*Problem to work on*: A single figure is the whole answer: the number of lines in the entries that contain "name".

*Items listed in a dataset*:
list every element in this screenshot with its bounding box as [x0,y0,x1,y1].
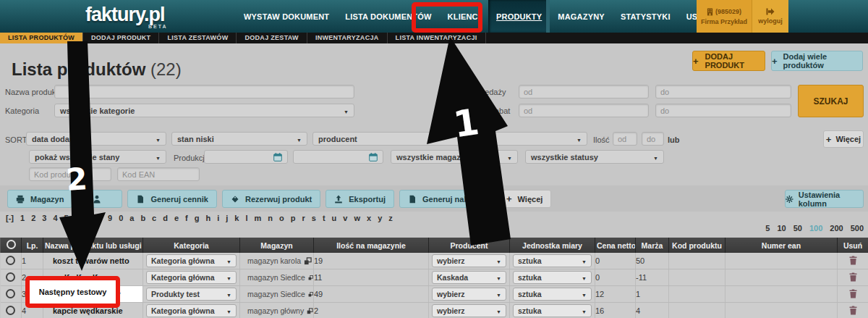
header-lp[interactable]: Lp. [22,238,43,253]
logout-button[interactable]: wyloguj [752,0,788,33]
row-category-select[interactable]: Produkty test [146,288,237,301]
header-product-code[interactable]: Kod produktu [669,238,726,253]
category-select[interactable]: wszystkie kategorie [54,104,354,117]
header-name[interactable]: Nazwa produktu lub usługi [43,238,143,253]
price-to-input[interactable] [655,85,791,99]
row-warehouse-link[interactable]: magazyn główny [240,306,313,315]
alphabet-link-l[interactable]: l [245,214,247,222]
header-net-price[interactable]: Cena netto [595,238,636,253]
more-filters-button[interactable]: Więcej [823,130,864,148]
alphabet-link-g[interactable]: g [195,214,200,222]
hidden-toolbar-button[interactable] [77,190,122,208]
logo[interactable]: faktury.plBETA [85,4,165,26]
alphabet-link-t[interactable]: t [323,214,326,222]
header-quantity[interactable]: Ilość na magazynie [314,238,429,253]
header-ean[interactable]: Numer ean [726,238,838,253]
toolbar-more-button[interactable]: Więcej [498,190,551,208]
alphabet-link-u[interactable]: u [332,214,337,222]
row-producer-select[interactable]: Kaskada [432,271,506,284]
generate-pricelist-button[interactable]: Generuj cennik [127,190,216,208]
alphabet-link-p[interactable]: p [291,214,296,222]
alphabet-link-e[interactable]: e [174,214,179,222]
main-menu-item-statystyki[interactable]: STATYSTYKI [613,0,678,33]
add-product-button[interactable]: DODAJ PRODUKT [692,51,765,71]
sub-menu-item-lista-inwentaryzacji[interactable]: LISTA INWENTARYZACJI [388,33,486,43]
sub-menu-item-lista-produktów[interactable]: LISTA PRODUKTÓW [0,33,83,43]
alphabet-link-d[interactable]: d [163,214,168,222]
statuses-select[interactable]: wszystkie statusy [525,150,664,164]
row-category-select[interactable]: Kategoria główna [146,304,237,317]
alphabet-link-9[interactable]: 9 [108,214,112,222]
ean-code-input[interactable] [117,167,200,181]
stock-select[interactable]: stan niski [171,132,307,146]
page-size-100[interactable]: 100 [809,224,822,233]
row-unit-select[interactable]: sztuka [513,254,592,267]
alphabet-link-o[interactable]: o [279,214,284,222]
quantity-from-input[interactable] [613,132,637,146]
alphabet-link-k[interactable]: k [234,214,239,222]
show-all-select[interactable]: pokaż wszystkie stany [29,150,166,164]
alphabet-link-f[interactable]: f [185,214,188,222]
row-warehouse-link[interactable]: magazyn karola [240,256,313,265]
header-delete[interactable]: Usuń [838,238,868,253]
row-radio[interactable] [6,272,15,282]
alphabet-link-b[interactable]: b [140,214,145,222]
alphabet-link-1[interactable]: 1 [20,214,25,222]
alphabet-link-z[interactable]: z [388,214,393,222]
generate-labels-button[interactable]: Generuj naklejki [399,190,493,208]
main-menu-item-magazyny[interactable]: MAGAZYNY [550,0,613,33]
product-name-link[interactable]: Następny testowy [43,290,142,298]
alphabet-link-2[interactable]: 2 [31,214,35,222]
header-unit[interactable]: Jednostka miary [510,238,595,253]
row-category-select[interactable]: Kategoria główna [146,271,237,284]
page-size-5[interactable]: 5 [765,224,770,233]
delete-icon[interactable] [849,306,857,315]
header-category[interactable]: Kategoria [143,238,240,253]
alphabet-link-3[interactable]: 3 [42,214,46,222]
product-name-link[interactable]: kapcie wędkarskie [43,306,142,315]
row-radio[interactable] [6,256,15,265]
main-menu-item-wystaw-dokument[interactable]: WYSTAW DOKUMENT [236,0,337,33]
alphabet-link-8[interactable]: 8 [97,214,101,222]
sort-select[interactable]: data dodania [26,132,166,146]
production-date-to-input[interactable] [293,150,383,164]
delete-icon[interactable] [849,289,857,298]
alphabet-link-item[interactable]: [-] [6,214,14,222]
header-margin[interactable]: Marża [636,238,669,253]
sub-menu-item-dodaj-zestaw[interactable]: DODAJ ZESTAW [237,33,307,43]
product-code-input[interactable] [29,167,111,181]
discount-from-input[interactable] [519,104,649,117]
alphabet-link-y[interactable]: y [378,214,382,222]
alphabet-link-s[interactable]: s [312,214,316,222]
alphabet-link-5[interactable]: 5 [64,214,69,222]
header-producer[interactable]: Producent [429,238,510,253]
column-settings-button[interactable]: Ustawienia kolumn [785,190,864,208]
add-many-products-button[interactable]: Dodaj wiele produktów [771,51,863,71]
alphabet-link-c[interactable]: c [152,214,156,222]
alphabet-link-4[interactable]: 4 [53,214,57,222]
alphabet-link-r[interactable]: r [302,214,305,222]
row-producer-select[interactable]: wybierz [432,288,506,301]
page-size-10[interactable]: 10 [777,224,786,233]
alphabet-link-j[interactable]: j [226,214,228,222]
main-menu-item-lista-dokumentów[interactable]: LISTA DOKUMENTÓW [337,0,439,33]
quantity-to-input[interactable] [642,132,664,146]
header-warehouse[interactable]: Magazyn [240,238,314,253]
row-unit-select[interactable]: sztuka [513,304,592,317]
discount-to-input[interactable] [655,104,791,117]
main-menu-item-klienci[interactable]: KLIENCI [440,0,488,33]
alphabet-link-m[interactable]: m [255,214,262,222]
row-producer-select[interactable]: wybierz [432,304,506,317]
product-name-link[interactable]: asdfadfsadf [43,273,142,282]
product-name-link[interactable]: koszt towarów netto [43,256,142,265]
sub-menu-item-dodaj-produkt[interactable]: DODAJ PRODUKT [83,33,159,43]
page-size-500[interactable]: 500 [851,224,864,233]
row-producer-select[interactable]: wybierz [432,254,506,267]
row-unit-select[interactable]: sztuka [513,271,592,284]
row-radio[interactable] [6,306,15,315]
alphabet-link-0[interactable]: 0 [119,214,123,222]
page-size-50[interactable]: 50 [793,224,802,233]
row-warehouse-link[interactable]: magazyn Siedlce [240,290,313,298]
alphabet-link-a[interactable]: a [129,214,134,222]
alphabet-link-w[interactable]: w [354,214,360,222]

*Written solution*: 5